Kesimpulan seperti ini hanya bisa dihasilkan dengan penalaran, dan ilmu seperti inilah yang disebut dengan “ilmu muktasab”.
6.
Dzon dan syak memiliki konsekuensi hukum yang berbeda, meskipun dhon
derajatnya dibawah yakin, tapi dhon dihukumi seperti halnya yakin,
sedangkan syak dianggap seperti tidak ada.
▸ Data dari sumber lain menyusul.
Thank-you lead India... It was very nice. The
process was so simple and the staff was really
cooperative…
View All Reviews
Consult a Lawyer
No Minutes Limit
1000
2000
Contohnya; ketika orang akan
mengerjakan sholat, salah satu syaratnya adalah mengetahui bahwa
waktunya telah masuk, seperti orang yang sedang dipantai melihat
matahari nampak jelas terbenam diufuk barat, berarti ia telah yakin
bahwa waktu sholat telah masuk, begitu juga ketika dhon bahwa waktu
sholat telah masuk, seperti orang – orang dulu yang mengetahui bahwa
matahari telah terbenam dengan keluarnya kelelawar, karena kelelawar
hanya akan keluar dimalam hari, pada 2 keadaan tadi seseorang sudah
boleh mengerjakan sholat maghrib. Sedangkan apabila seseorang masih syak
apakah matahari terbenam atau belum, seperti orang yang mendengar suara
samar – samar dari kejauhan dan tidak dapat memastikan apakah itu suara
adzan atau suara lainnya, maka orang tersebut belum diperbolehkan
mengerjakan sholat.
Posting Komentar untuk "Perbedaan Antara Fiqih, Ilmu, Menyangka (dzhonna), dan Menduga (syaak) dalam kitab Al Waraqot"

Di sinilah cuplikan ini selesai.